62. A method of preventing or treating hemorrhagic events induced by taking anticoagulants that are factor Xa-specific inhibitors, comprising administering to a subject in need thereof an effective amount of the protein as claimed in claim 32.

63. A process for producing a protein, comprising: a) transfecting eukaryotic cells with expression vectors comprising at least one nucleic acid expressing the protein as claimed in claim 32; b) culturing the transfected eukaryotic cells obtained in a), so as to express the protein; and c) optionally, purifying the expressed protein.

64. The process as claimed in claim 63, wherein in step a) the eukaryotic cells are also transfected with a vector expressing furin.

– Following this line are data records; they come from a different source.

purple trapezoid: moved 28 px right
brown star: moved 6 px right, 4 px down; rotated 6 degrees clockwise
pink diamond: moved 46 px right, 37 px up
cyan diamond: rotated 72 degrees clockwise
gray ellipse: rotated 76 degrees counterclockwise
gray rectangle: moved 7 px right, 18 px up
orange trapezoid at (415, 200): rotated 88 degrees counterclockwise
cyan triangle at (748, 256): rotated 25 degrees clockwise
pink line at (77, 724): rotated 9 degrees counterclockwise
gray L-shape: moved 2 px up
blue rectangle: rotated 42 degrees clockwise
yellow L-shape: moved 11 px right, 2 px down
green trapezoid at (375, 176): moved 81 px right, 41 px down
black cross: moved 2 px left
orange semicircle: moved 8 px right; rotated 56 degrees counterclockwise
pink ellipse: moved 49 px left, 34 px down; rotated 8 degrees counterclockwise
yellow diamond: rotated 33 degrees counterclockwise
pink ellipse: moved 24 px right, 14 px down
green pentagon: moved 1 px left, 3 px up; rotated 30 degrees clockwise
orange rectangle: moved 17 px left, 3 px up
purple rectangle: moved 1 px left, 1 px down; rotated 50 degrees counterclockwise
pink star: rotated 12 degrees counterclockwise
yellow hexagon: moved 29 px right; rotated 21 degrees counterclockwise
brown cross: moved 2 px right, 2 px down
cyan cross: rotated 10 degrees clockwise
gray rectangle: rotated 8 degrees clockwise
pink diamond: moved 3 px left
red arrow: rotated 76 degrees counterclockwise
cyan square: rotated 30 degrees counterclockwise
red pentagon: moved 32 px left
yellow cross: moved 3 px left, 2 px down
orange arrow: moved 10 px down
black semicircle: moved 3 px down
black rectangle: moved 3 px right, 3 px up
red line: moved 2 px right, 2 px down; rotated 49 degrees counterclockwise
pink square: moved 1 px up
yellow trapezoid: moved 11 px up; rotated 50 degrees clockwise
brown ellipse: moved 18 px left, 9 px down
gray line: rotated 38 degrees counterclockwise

65. A process for producing a protein as claimed in claim 32, comprising: (a) inserting into a non-human mammalian embryo a DNA sequence comprising SEQ ID No.: 8, SEQ ID No.: 10, SEQ ID Nos.: 45 to 51, SEQ ID Nos.: 57 to 59 or SEQ ID Nos.: 77 to 90, said DNA sequence being under the transcriptional control of a mammalian casein promoter or a mammalian whey promoter, said DNA sequence also comprising a signal sequence allowing the secretion of said protein, (b) leaving said embryo to develop in an adult mammal, (c) inducing lactation in said mammal or in a female descendent of said mammal in which said DNA sequence, the promoter and the signal sequence are present in the genome of the mammalian tissue, (d) collecting the milk of said lactating mammal, and (e) isolating said protein from said collected milk.